Os preços de produtos também aumentaram, embora em um ritmo mais modesto, sugerindo um poder limitado de fixação de preços.

O PMI não industrial, que inclui serviços e construção, também aumentou para 50,1, de 49,5 em fevereiro, segundo a pesquisa do Escritório Nacional de Estatísticas.

A pesquisa PMI desta terça-feira sugere que o crescimento do Produto Interno Bruto (PIB) da China no primeiro trimestre provavelmente excederá 4,5%, o piso da meta de 4,5% a 5,0% de Pequim para este ano, disseram os analistas do ANZ.

O ANZ não espera mais cortes nos juros em 2026 ou 2027, uma vez que o crescimento ficou dentro da meta oficial, dizendo que, em vez disso, os formuladores de políticas provavelmente priorizariam medidas estruturais para amortecer o impacto do choque do petróleo.

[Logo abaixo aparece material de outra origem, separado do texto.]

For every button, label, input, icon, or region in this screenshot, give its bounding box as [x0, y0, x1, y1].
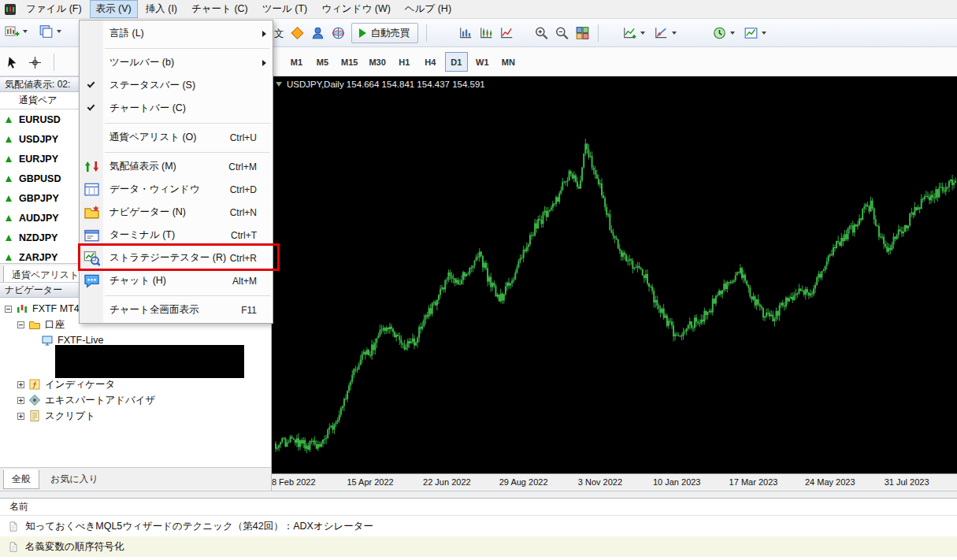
- timeframes-toolbar: M1M5M15M30H1H4D1W1MN: [285, 52, 520, 72]
- globe-icon[interactable]: [331, 26, 346, 40]
- templates-button[interactable]: [742, 24, 768, 42]
- timeframe-m5[interactable]: M5: [311, 52, 334, 72]
- menubar-help[interactable]: ヘルプ (H): [399, 0, 458, 18]
- view-menu-item-fullscreen[interactable]: チャート全画面表示F11: [80, 299, 273, 321]
- diamond-icon[interactable]: [290, 26, 305, 40]
- terminal-article-row[interactable]: 名義変数の順序符号化: [0, 536, 957, 557]
- timeframe-d1[interactable]: D1: [445, 52, 468, 72]
- menu-separator: [80, 149, 273, 155]
- line-chart-icon[interactable]: [499, 26, 514, 40]
- menubar-view[interactable]: 表示 (V): [90, 0, 138, 18]
- new-order-button-partial[interactable]: 文: [274, 25, 284, 41]
- symbol-label: GBPJPY: [19, 193, 59, 204]
- menu-item-label: ターミナル (T): [109, 228, 175, 242]
- menubar-charts[interactable]: チャート (C): [185, 0, 254, 18]
- time-axis-label: 24 May 2023: [805, 477, 855, 487]
- chat-icon: [83, 273, 100, 289]
- profiles-button[interactable]: [37, 23, 63, 40]
- terminal-column-header[interactable]: 名前: [0, 499, 957, 516]
- person-icon[interactable]: [310, 26, 325, 40]
- toolbar-right-group: 文 自動売買: [274, 23, 768, 43]
- symbol-label: GBPUSD: [19, 173, 61, 184]
- terminal-article-row[interactable]: 知っておくべきMQL5ウィザードのテクニック（第42回）：ADXオシレーター: [0, 516, 957, 536]
- indicator-list-icon: [622, 26, 637, 40]
- app-icon: [5, 4, 16, 15]
- crosshair-button[interactable]: [28, 56, 42, 69]
- timeframe-h1[interactable]: H1: [393, 52, 416, 72]
- indicators-icon: [28, 378, 41, 391]
- one-click-collapse-icon[interactable]: [276, 82, 282, 87]
- symbol-label: AUDJPY: [19, 213, 59, 224]
- dropdown-arrow-icon: [672, 32, 677, 35]
- menu-shortcut: Ctrl+D: [230, 184, 266, 195]
- periods-button[interactable]: [710, 24, 736, 42]
- candlestick-chart[interactable]: [272, 76, 957, 473]
- menubar-window[interactable]: ウィンドウ (W): [315, 0, 397, 18]
- expand-icon[interactable]: [17, 381, 24, 388]
- menu-shortcut: Alt+M: [232, 276, 266, 287]
- expert-advisors-icon: [28, 394, 41, 406]
- view-menu-item-chat[interactable]: チャット (H)Alt+M: [80, 269, 273, 292]
- navigator-tab-favorites[interactable]: お気に入り: [42, 469, 107, 489]
- tile-windows-icon[interactable]: [575, 26, 590, 40]
- symbol-label: EURJPY: [19, 154, 58, 165]
- menubar-file[interactable]: ファイル (F): [20, 0, 88, 18]
- menu-separator: [80, 292, 273, 299]
- zoom-out-icon[interactable]: [555, 26, 569, 40]
- autotrading-button[interactable]: 自動売買: [351, 23, 418, 43]
- tree-item-label: インディケータ: [45, 378, 115, 391]
- zoom-in-icon[interactable]: [534, 26, 549, 40]
- panel-splitter[interactable]: [0, 491, 957, 498]
- market-watch-icon: [83, 158, 100, 175]
- line-studies-group: [6, 54, 57, 71]
- tree-item-expert-advisors[interactable]: エキスパートアドバイザ: [0, 392, 271, 408]
- checkmark-icon: [87, 80, 95, 88]
- accounts-folder-icon: [28, 318, 41, 331]
- timeframe-m15[interactable]: M15: [337, 52, 362, 72]
- tick-up-icon: [6, 215, 12, 221]
- timeframe-w1[interactable]: W1: [471, 52, 494, 72]
- chart-panel[interactable]: USDJPY,Daily 154.664 154.841 154.437 154…: [272, 76, 957, 491]
- view-menu-item-symbol-list[interactable]: 通貨ペアリスト (O)Ctrl+U: [80, 126, 273, 149]
- mt4-window: ファイル (F)表示 (V)挿入 (I)チャート (C)ツール (T)ウィンドウ…: [0, 0, 957, 560]
- cursor-button[interactable]: [6, 56, 19, 69]
- view-menu-item-charts-bar[interactable]: チャートバー (C): [80, 97, 273, 120]
- timeframe-m30[interactable]: M30: [365, 52, 389, 72]
- timeframe-mn[interactable]: MN: [497, 52, 520, 72]
- menu-item-label: ツールバー (b): [109, 56, 174, 69]
- expand-icon[interactable]: [17, 397, 24, 404]
- timeframe-m1[interactable]: M1: [285, 52, 308, 72]
- indicator-list-button[interactable]: [621, 24, 647, 42]
- live-account-icon: [41, 334, 54, 347]
- tree-item-label: エキスパートアドバイザ: [45, 394, 155, 407]
- tree-item-scripts[interactable]: スクリプト: [0, 408, 271, 424]
- menubar-insert[interactable]: 挿入 (I): [139, 0, 184, 18]
- chart-time-axis[interactable]: 8 Feb 202215 Apr 202222 Jun 202229 Aug 2…: [272, 473, 957, 491]
- autotrading-label: 自動売買: [371, 27, 410, 40]
- view-menu-item-language[interactable]: 言語 (L): [80, 22, 273, 45]
- clock-icon: [712, 26, 727, 40]
- view-menu-item-status-bar[interactable]: ステータスバー (S): [80, 74, 273, 97]
- candlestick-chart-icon[interactable]: [479, 26, 494, 40]
- menu-item-label: 通貨ペアリスト (O): [109, 131, 197, 144]
- object-list-button[interactable]: [652, 24, 678, 42]
- document-icon: [8, 521, 19, 532]
- view-menu-item-toolbars[interactable]: ツールバー (b): [80, 51, 273, 74]
- strategy-tester-highlight: [78, 243, 280, 271]
- tree-item-label: FXTF MT4: [32, 303, 80, 314]
- timeframe-h4[interactable]: H4: [419, 52, 442, 72]
- submenu-arrow-icon: [262, 31, 266, 37]
- tree-item-indicators[interactable]: インディケータ: [0, 376, 271, 392]
- menubar-tools[interactable]: ツール (T): [256, 0, 314, 18]
- new-chart-button[interactable]: [3, 23, 29, 40]
- menubar: ファイル (F)表示 (V)挿入 (I)チャート (C)ツール (T)ウィンドウ…: [0, 0, 957, 19]
- menu-shortcut: Ctrl+T: [231, 230, 266, 241]
- view-menu-item-market-watch[interactable]: 気配値表示 (M)Ctrl+M: [80, 155, 273, 178]
- view-menu-item-data-window[interactable]: データ・ウィンドウCtrl+D: [80, 178, 273, 201]
- navigator-tab-common[interactable]: 全般: [3, 469, 39, 489]
- collapse-icon[interactable]: [17, 321, 24, 328]
- view-menu-item-navigator[interactable]: ナビゲーター (N)Ctrl+N: [80, 201, 273, 224]
- collapse-icon[interactable]: [5, 306, 12, 313]
- bar-chart-icon[interactable]: [458, 26, 473, 40]
- expand-icon[interactable]: [17, 413, 24, 420]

Os líderes da China prometeram repetidamente mudar o motor do crescimento para o consumo interno a fim de reduzir a dependência da demanda externa. No entanto, as reformas de reequilíbrio levarão tempo e, à medida que as consequências da guerra se aprofundam, é provável que as empresas sintam a dor com mais intensidade no curto prazo.

"Quando a situação global é incerta, a dependência da cadeia industrial da China aumenta, semelhante à situação no início da pandemia", disse Dan Wang, diretor para a China do Eurasia Group.

"No entanto, as exportações e o PMI podem enfrentar riscos no segundo semestre do ano, já que a questão iraniana pode levar a uma recessão nas principais economias, especialmente na UE, que é o destino comercial mais importante da China."